Records to use:
┄┄┄┄┄┄┄┄┄┄┄┄┄┄┄┄┄┄┄┄
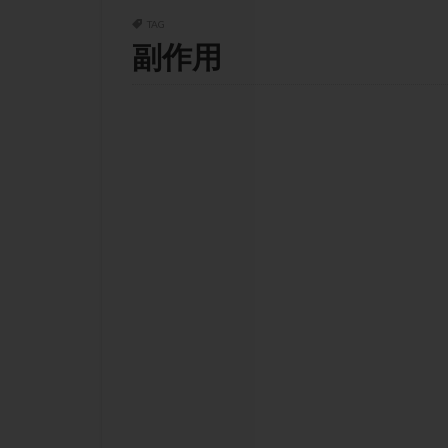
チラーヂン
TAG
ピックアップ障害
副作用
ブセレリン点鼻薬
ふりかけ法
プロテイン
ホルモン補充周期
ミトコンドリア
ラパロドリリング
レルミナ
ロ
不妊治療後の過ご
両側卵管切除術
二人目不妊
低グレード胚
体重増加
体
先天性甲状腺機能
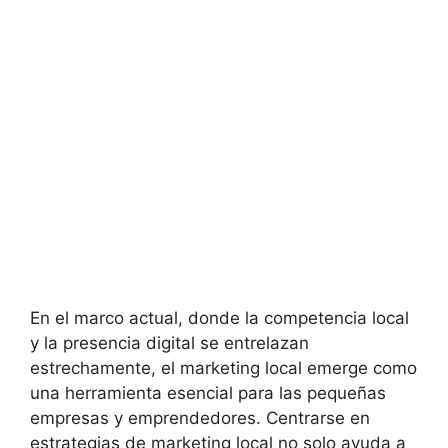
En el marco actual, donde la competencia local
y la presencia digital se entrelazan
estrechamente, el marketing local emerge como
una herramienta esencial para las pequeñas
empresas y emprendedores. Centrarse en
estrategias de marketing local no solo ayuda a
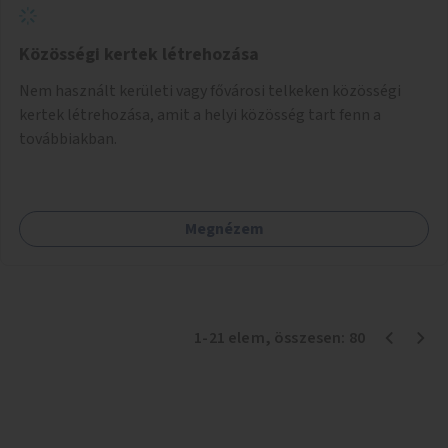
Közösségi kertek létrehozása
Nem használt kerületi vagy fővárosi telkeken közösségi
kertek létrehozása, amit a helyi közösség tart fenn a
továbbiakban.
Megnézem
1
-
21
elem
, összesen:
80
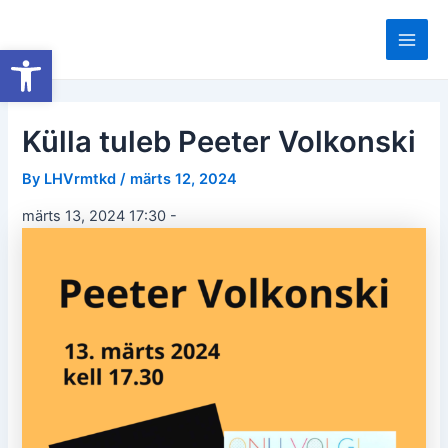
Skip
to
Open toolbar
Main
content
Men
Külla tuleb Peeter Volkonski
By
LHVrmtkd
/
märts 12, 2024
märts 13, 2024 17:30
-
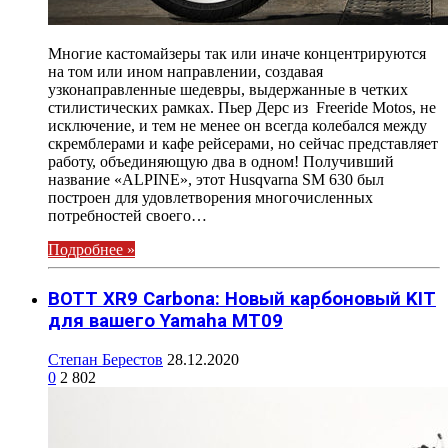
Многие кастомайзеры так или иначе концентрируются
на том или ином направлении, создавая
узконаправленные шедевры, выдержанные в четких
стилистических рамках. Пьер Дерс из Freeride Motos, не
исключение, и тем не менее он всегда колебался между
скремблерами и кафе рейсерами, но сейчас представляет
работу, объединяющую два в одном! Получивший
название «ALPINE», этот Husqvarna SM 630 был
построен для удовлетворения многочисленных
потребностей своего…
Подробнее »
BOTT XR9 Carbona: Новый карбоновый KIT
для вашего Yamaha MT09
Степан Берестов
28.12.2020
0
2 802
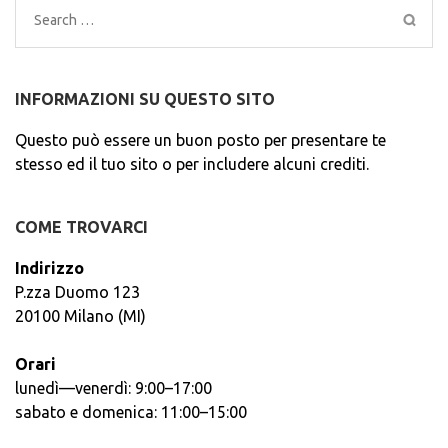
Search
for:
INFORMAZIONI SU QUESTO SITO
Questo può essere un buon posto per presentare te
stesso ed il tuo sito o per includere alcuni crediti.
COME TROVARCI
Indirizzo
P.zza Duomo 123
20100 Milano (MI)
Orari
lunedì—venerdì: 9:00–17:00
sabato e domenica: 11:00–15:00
┄┄┄┄┄┄┄┄┄┄┄┄┄┄┄┄┄┄┄┄
Work request: Exactly as written, reproduce the lines from the beginning of the material through the line with "на том или ином направлении, создавая", and skip any picture.

Response below:
チラーヂン
TAG
ピックアップ障害
副作用
ブセレリン点鼻薬
ふりかけ法
プロテイン
ホルモン補充周期
ミトコンドリア
ラパロドリリング
レルミナ
ロ
不妊治療後の過ご
両側卵管切除術
二人目不妊
低グレード胚
体重増加
体
先天性甲状腺機能
En el marco actual, donde la competencia local
y la presencia digital se entrelazan
estrechamente, el marketing local emerge como
una herramienta esencial para las pequeñas
empresas y emprendedores. Centrarse en
estrategias de marketing local no solo ayuda a
Közösségi kertek létrehozása
Nem használt kerületi vagy fővárosi telkeken közösségi
kertek létrehozása, amit a helyi közösség tart fenn a
továbbiakban.
Megnézem
1
-
21
elem
, összesen:
80
Skip
to
Open toolbar
Main
content
Men
Külla tuleb Peeter Volkonski
By
LHVrmtkd
/
märts 12, 2024
märts 13, 2024 17:30
-
Многие кастомайзеры так или иначе концентрируются
на том или ином направлении, создавая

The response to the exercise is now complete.